Een eerste echte confrontatie van hoe godslievend de Amerikaanse inwoner weldegelijk is werd mij achteraf toegefluisterd door mr. Artoeditoe toen ik de lift van het hotel verliet in Paso Robles. De humorist in mijn lijf had namelijk de leuze “well god be damned” iets TE grappig uitgesproken toen we vergeten waren op de knop van de lift te drukken om naar onze verdieping te gaan. Blijkbaar was het oorspronkelijk welgemutste gezicht van “the local” naast mij omgetoverd tot een verontwaardigde blik tov mijn persoon. *blush*
Daar bleef het gelukkig bij want uiteindelijk pas ik mij, zo goed en zo kwaad als mogelijk, aan tov de omgeving waar ik op dat moment vertoef. Voor alle zekerheid haalde ik dergelijke woordgrapjes niet meer uit. You gotta beware of the locals right? “In God we trust” , vaak genoeg in het straatbeeld kom je de zin of althans een variant daarvan tegen en dan was de reactie van de brave man naast mij in de lift best begrijpelijk te noemen. In de USA zouden getuigen van Jehova vaker succes hebben dacht ik kort na de debriefing.
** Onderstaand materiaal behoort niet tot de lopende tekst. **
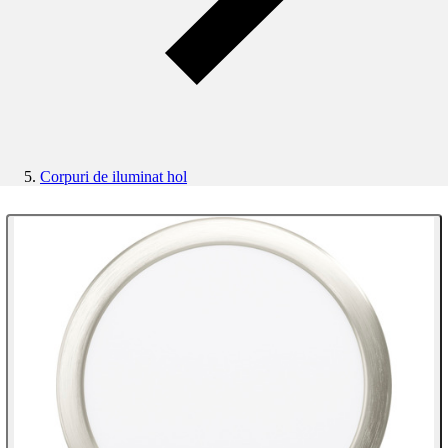
Corpuri de iluminat hol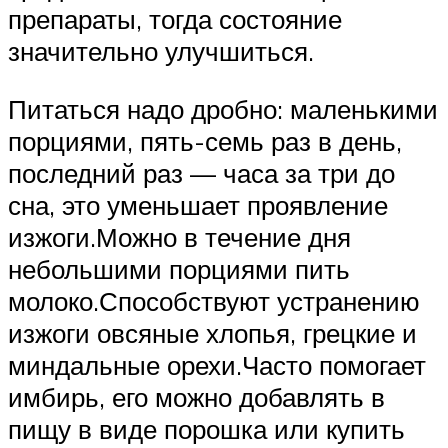
препараты, тогда состояние
значительно улучшиться.
Питаться надо дробно: маленькими
порциями, пять-семь раз в день,
последний раз — часа за три до
сна, это уменьшает проявление
изжоги.Можно в течение дня
небольшими порциями пить
молоко.Способствуют устранению
изжоги овсяные хлопья, грецкие и
миндальные орехи.Часто помогает
имбирь, его можно добавлять в
пищу в виде порошка или купить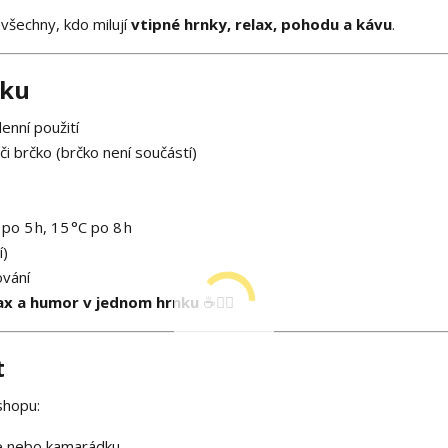
všechny, kdo milují
vtipné hrnky, relax, pohodu a kávu
.
nku
enní použití
 či brčko (brčko není součástí)
po 5 h, 15 °C po 8 h
í)
ování
elax a humor v jednom hrnku
☕🧘‍♀️
t
shopu:
ebe nebo kamarádku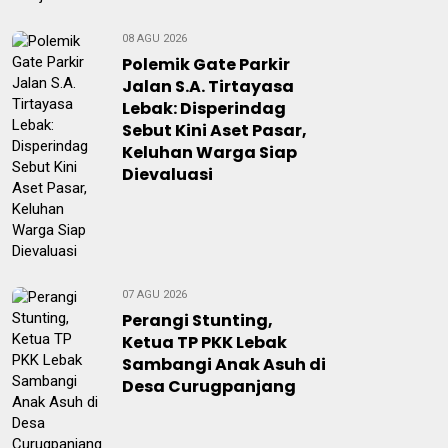
08 AGU 2026
Polemik Gate Parkir
Jalan S.A. Tirtayasa
Lebak: Disperindag
Sebut Kini Aset Pasar,
Keluhan Warga Siap
Dievaluasi
07 AGU 2026
Perangi Stunting,
Ketua TP PKK Lebak
Sambangi Anak Asuh di
Desa Curugpanjang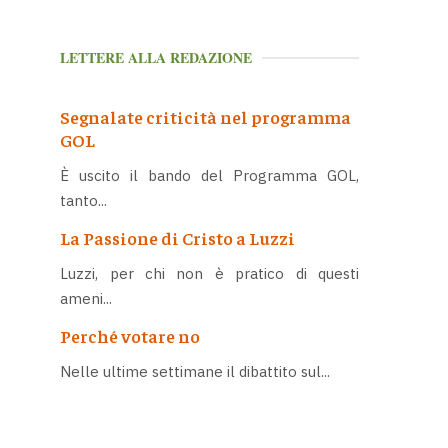
LETTERE ALLA REDAZIONE
Segnalate criticità nel programma
GOL
È uscito il bando del Programma GOL,
tanto...
La Passione di Cristo a Luzzi
Luzzi, per chi non è pratico di questi
ameni...
Perché votare no
Nelle ultime settimane il dibattito sul...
Achteraf gesproken was de reactie van de man uiteraard logisch als je ziet dat een gemiddelde Amerikaan het met de paplepel wordt ingeprent. Tijdens een gesprek met een jonge vrouw op doorreis hoorde ik namelijk dat ze iedere avond ,voor het slapen gaan, een verhaal uit de Bijbel vertelde aan haar 5 jarig zoontje om hem zo de morale waarden van het leven bij te leren.
Noem dit gerust goedgelovigheid of naïeviteit, als er iets is wat erg positief is aan dit alles dan is het de vriendelijke mentaliteit van de doorsnee Amerikaan. Altijd is er iemand bereid om te helpen als iets of iemand in de problemen blijkt te zitten. Je hoeft zelfs niks te vragen, spontaan biedt er zich altijd wel iemand zich aan met de leuze van “can I help” of “you need some help with that?” Daar kunnen we in Europa inzake spontaniteit helaas vaak een puntje aan zuigen. Misschien moeten jonge ouders dan toch maar es vlugger een Bijbel ter hand nemen om zoon of dochterlief in slaap te krijgen?